Teil C ist dann den Konsequenzen aus den Analysen und den theologischen Orientierungen für die kirchliche Praxis gewidmet. Er setzt jedoch noch einmal ein mit einem neuen Impuls aus der Sozialpsychologie zu einem sinnvollen Umgang mit Konkurrenz und beinhaltet weitere Bezüge zu verwandten Phänomenen wie Erfolg und Scheitern, Neid und Eifersucht etc., die meinem Eindruck nach im ersten Teil einen sinnvolleren Ort gefunden hätten. Die eigentlichen Konsequenzen benennen Richtiges und Wichtiges (wie die Bedeutung von Supervision und ihre strukturelle und finanzielle Förderung, die Notwendigkeit von Arbeitsplatzbeschreibungen und die Förderung von Differenz), bleiben aber nicht selten auf der Ebene dessen, was auch in kirchlichen Strukturpapieren gegenwärtig gefordert wird. Dies scheint mir nicht zuletzt methodisch darin begründet, dass immer wieder Aussagen aus den Interviews als direkte Erkenntnisquelle herangezogen werden, ohne durch eine tiefgehende Auswertung und/oder den Bezug zu den Theorieperspektiven geschärft worden zu sein. Besonderheiten einer »typisch kirchlichen« Kultur werden benannt, ohne dass diese wissenschaftlich fundiert begründet und differenziert werden (vgl. z. B. 96.239 f.245.254 u. ö.). Dabei werden durchaus innovative und anregende Impulse formuliert, deren weiterführende Verarbeitung sehr ertragreich gewesen wäre. Mehrfach werden tiefergehende wissenschaftlich fundierte Untersuchungen zu bestimmten Aspekten postuliert, die ihren Ort gut im Rahmen dieser Studie hätten finden können (vgl. z. B. 253.255.261). Neben diesen wäre es pastoraltheologisch spannend gewesen, die Veränderungen, die die Überlegungen für das Pfarrer- und Pfarrerinnenbild bedeuten, zu reflektieren und dies wiederum auf die Frage der Konkurrenz zu beziehen. Auch die Gender-Thematik wird kurz angesprochen, aber wenig weiterführend bearbeitet. Mir scheint damit insgesamt ein wenig das Bemühen darum, der Komplexität des Phänomens gerecht zu werden, zu Lasten einer gründlichen Verarbeitung der interessanten Impulse zu gehen.

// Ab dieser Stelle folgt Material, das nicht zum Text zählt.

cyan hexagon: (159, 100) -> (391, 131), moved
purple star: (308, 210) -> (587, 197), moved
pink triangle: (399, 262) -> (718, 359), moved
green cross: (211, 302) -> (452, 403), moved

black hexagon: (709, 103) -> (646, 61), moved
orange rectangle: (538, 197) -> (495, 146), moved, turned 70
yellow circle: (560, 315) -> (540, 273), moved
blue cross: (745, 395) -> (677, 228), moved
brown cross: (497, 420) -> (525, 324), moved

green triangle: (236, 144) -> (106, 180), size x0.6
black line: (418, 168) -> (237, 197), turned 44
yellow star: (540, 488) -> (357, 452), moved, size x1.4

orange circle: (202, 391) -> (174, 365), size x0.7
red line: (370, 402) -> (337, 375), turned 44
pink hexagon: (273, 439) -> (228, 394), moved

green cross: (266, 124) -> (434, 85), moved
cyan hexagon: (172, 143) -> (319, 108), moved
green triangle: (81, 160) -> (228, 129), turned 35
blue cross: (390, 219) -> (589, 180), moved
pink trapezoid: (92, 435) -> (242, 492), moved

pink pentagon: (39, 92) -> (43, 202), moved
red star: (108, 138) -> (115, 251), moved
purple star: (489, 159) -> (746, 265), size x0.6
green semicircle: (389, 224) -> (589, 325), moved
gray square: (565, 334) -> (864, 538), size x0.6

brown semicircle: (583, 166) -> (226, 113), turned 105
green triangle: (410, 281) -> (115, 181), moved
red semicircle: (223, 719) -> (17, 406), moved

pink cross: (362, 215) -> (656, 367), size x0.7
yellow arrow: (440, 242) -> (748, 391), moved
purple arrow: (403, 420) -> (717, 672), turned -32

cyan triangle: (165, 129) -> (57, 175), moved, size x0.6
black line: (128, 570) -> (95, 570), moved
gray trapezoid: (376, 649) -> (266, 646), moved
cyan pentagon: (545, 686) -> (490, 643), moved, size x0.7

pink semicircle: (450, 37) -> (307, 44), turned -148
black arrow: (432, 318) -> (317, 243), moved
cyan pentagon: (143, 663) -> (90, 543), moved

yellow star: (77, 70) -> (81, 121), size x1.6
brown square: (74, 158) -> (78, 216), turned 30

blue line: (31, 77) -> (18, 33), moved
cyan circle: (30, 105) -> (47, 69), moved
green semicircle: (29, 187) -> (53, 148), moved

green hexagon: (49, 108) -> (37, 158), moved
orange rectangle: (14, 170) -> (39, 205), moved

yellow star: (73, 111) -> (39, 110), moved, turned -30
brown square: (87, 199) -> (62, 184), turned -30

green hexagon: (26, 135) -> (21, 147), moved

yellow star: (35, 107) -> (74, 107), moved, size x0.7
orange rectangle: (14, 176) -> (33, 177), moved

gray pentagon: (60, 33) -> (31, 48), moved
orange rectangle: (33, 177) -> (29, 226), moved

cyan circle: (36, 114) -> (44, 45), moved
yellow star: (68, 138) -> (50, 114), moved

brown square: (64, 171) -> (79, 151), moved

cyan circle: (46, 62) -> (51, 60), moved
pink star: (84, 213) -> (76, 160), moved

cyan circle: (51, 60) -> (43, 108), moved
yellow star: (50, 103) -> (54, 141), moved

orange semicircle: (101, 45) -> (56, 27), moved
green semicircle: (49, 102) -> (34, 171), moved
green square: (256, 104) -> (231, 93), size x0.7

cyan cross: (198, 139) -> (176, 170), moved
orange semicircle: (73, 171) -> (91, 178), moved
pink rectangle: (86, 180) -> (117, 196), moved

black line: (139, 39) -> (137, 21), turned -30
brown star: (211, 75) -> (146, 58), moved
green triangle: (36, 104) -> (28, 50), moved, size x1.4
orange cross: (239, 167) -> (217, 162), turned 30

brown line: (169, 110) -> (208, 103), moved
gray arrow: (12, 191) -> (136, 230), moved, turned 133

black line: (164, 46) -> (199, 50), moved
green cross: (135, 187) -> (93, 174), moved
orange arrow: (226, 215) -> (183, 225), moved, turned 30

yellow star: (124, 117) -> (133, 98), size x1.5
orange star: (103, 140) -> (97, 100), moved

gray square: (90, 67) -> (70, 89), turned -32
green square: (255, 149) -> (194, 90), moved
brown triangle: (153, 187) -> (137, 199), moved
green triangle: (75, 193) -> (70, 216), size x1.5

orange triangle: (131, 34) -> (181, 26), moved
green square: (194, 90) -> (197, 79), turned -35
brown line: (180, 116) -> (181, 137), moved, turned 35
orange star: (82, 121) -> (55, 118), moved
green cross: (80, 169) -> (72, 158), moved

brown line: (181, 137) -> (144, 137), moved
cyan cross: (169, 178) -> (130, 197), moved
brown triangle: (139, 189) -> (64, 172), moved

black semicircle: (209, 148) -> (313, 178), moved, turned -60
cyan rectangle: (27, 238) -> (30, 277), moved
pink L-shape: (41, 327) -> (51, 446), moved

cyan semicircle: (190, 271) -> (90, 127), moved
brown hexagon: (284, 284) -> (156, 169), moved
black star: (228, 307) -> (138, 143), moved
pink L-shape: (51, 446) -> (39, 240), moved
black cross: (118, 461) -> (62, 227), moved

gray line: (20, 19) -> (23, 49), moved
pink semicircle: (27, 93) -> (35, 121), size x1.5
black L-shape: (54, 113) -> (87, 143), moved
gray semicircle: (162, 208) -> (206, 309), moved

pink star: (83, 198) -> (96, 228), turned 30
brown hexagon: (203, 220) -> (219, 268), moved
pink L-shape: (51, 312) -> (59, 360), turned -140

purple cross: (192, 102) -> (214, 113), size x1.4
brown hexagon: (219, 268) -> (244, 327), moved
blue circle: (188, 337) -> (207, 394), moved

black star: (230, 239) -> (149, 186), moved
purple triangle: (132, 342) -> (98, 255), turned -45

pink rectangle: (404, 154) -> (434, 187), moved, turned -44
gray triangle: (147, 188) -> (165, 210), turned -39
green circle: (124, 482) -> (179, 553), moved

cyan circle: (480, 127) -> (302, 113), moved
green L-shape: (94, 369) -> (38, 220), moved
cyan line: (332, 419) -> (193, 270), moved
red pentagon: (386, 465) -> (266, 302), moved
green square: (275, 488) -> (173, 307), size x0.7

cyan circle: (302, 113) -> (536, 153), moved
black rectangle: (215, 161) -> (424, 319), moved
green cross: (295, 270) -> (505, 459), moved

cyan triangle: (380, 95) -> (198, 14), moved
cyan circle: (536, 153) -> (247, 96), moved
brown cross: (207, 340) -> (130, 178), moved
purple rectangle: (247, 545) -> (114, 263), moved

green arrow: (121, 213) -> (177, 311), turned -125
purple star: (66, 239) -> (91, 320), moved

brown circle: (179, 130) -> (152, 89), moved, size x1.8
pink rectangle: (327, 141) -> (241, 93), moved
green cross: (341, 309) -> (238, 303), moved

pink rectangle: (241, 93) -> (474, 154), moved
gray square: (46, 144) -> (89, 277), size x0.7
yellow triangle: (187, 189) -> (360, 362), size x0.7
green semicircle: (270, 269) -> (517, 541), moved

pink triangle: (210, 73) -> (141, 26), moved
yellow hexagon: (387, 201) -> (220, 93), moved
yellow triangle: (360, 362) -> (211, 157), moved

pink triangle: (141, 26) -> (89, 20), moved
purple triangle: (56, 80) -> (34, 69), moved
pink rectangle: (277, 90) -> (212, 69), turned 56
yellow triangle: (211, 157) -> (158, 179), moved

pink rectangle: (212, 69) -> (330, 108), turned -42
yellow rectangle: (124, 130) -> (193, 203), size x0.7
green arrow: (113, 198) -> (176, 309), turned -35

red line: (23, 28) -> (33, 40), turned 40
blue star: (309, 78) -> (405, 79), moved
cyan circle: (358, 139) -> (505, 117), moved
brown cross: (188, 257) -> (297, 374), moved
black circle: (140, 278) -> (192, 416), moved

Fazit: Die Studie trägt in jedem Fall zur Etablierung eines zentralen Themas in der Praktischen Theologie bei, formuliert Er­kenntnisse, die bei der weiteren Wahrnehmung des Themas unhintergehbar sein dürften, und enthält anregende Impulse. Ein stringenterer Bezug der einzelnen Teile aufeinander und eine stärkere Konzentration auf weniger Aspekte mit mehr »Tiefenbohrung« hätten der Arbeit jedoch gut getan.